During transplantation therapy, the patient's haematopoietic system is eliminated and replaced by haematopoietic cells from donors, although the exact mechanisms for restoration of their immune systems have not yet been conclusively clarified.

A research group led by Georg Stary from MedUni Vienna's Department of Dermatology and the CeMM Research Center for Molecular Medicine of the Austrian Academy of Sciences, analysed immune cells in the blood and skin of stem cell transplantation recipients. In sequential samples, the scientists discovered regulatory processes were involved in restoring the balance of T cells in the immune system, which is relevant for the success of stem cell transplantation.

In particular, enzymes called histone deacetylases (HDACs) proved to be essential players in this process. The medicinal inhibition of HDACs is already successfully used in cancer therapy. In order to investigate a possible application of this approach after stem cell transplantation, the team administered HDAC inhibitors to isolated cells. "By inhibiting different classes of HDACs in isolated T cells from patients after stem cell transplantation, we could modulate the imbalance of T cell subsets," report first authors Ram Vinay Pandey and Johanna Strobl from the Department of Dermatology at MedUni Vienna.

Further insights were also gained through the study into graft-versus-host disease (GVHD), where blood and skin analysis revealed a rapid recovery of immune cells that are of importance for GVHD (such as effector T cells), while the appearance of "protective" regulatory T cells was delayed.  On the other hand, the simultaneous examination of the transcriptome, i.e. all those genes that are actively read from the DNA, and the epigenome, the "readiness" of individual genes, showed strong differences between skin and blood cells. This imbalance between body tissues as well as regulatory and non-regulatory cell types has been found to promote complications such as GVHD, affecting about 40% of stem cell transplant patients.
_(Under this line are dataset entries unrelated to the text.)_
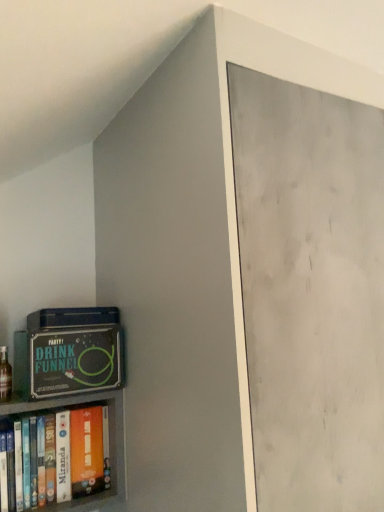 Question: Is translucent glass bottle at lower left positioned before orange matte book at lower left?

Choices:
 (A) no
 (B) yes

Answer: (A)

Question: Would you say translucent glass bottle at lower left contains orange matte book at lower left?

Choices:
 (A) yes
 (B) no

Answer: (B)

Question: From the image's perspective, is translucent glass bottle at lower left above orange matte book at lower left?

Choices:
 (A) no
 (B) yes

Answer: (B)

Question: From a real-world perspective, is translucent glass bottle at lower left physically below orange matte book at lower left?

Choices:
 (A) no
 (B) yes

Answer: (A)

Question: Is translucent glass bottle at lower left taller than orange matte book at lower left?

Choices:
 (A) yes
 (B) no

Answer: (B)

Question: From their relative heights in the image, would you say orange matte book at lower left is taller or shorter than translucent glass bottle at lower left?

Choices:
 (A) short
 (B) tall

Answer: (B)

Question: Is orange matte book at lower left inside or outside of translucent glass bottle at lower left?

Choices:
 (A) inside
 (B) outside

Answer: (B)

Question: Based on their positions, is orange matte book at lower left located to the left or right of translucent glass bottle at lower left?

Choices:
 (A) left
 (B) right

Answer: (B)

Question: From a real-world perspective, is orange matte book at lower left positioned above or below translucent glass bottle at lower left?

Choices:
 (A) below
 (B) above

Answer: (A)

Question: From the image's perspective, relative to translucent glass bottle at lower left, is green matte board game at lower left above or below?

Choices:
 (A) below
 (B) above

Answer: (B)

Question: In terms of size, does green matte board game at lower left appear bigger or smaller than translucent glass bottle at lower left?

Choices:
 (A) big
 (B) small

Answer: (A)

Question: Is green matte board game at lower left taller or shorter than translucent glass bottle at lower left?

Choices:
 (A) short
 (B) tall

Answer: (B)

Question: From a real-world perspective, relative to translucent glass bottle at lower left, is green matte board game at lower left vertically above or below?

Choices:
 (A) above
 (B) below

Answer: (A)

Question: Which is correct: green matte board game at lower left is inside orange matte book at lower left, or outside of it?

Choices:
 (A) inside
 (B) outside

Answer: (B)

Question: From the image's perspective, relative to orange matte book at lower left, is green matte board game at lower left above or below?

Choices:
 (A) above
 (B) below

Answer: (A) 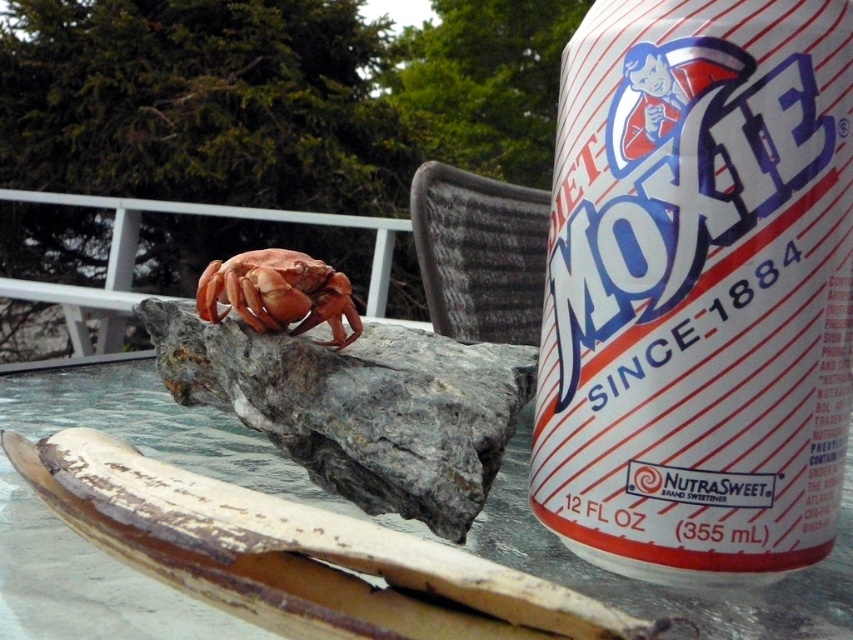 Question: Observing the image, what is the correct spatial positioning of white paper can at upper right in reference to smooth orange crab at center?

Choices:
 (A) above
 (B) below

Answer: (B)

Question: Is white paper can at upper right behind smooth orange crab at center?

Choices:
 (A) yes
 (B) no

Answer: (B)

Question: Is the position of white paper can at upper right less distant than that of smooth orange crab at center?

Choices:
 (A) no
 (B) yes

Answer: (B)

Question: Which point appears farthest from the camera in this image?

Choices:
 (A) (659, 76)
 (B) (320, 298)

Answer: (B)

Question: Which point appears farthest from the camera in this image?

Choices:
 (A) (268, 301)
 (B) (596, 499)

Answer: (A)

Question: Which object is farther from the camera taking this photo?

"With the potential of HDAC inhibitors to modulate T cells after stem cell transplantation, we have discovered an innovative approach to influence the epigenetics of T cells at specific time points after stem cell transplantation and to increase the safety of the therapy," said Georg Stary. "Our study underlines the importance of epigenetic regulators in restoring the immune system and shows new therapeutic possibilities for achieving T-cell balance after stem cell transplantation."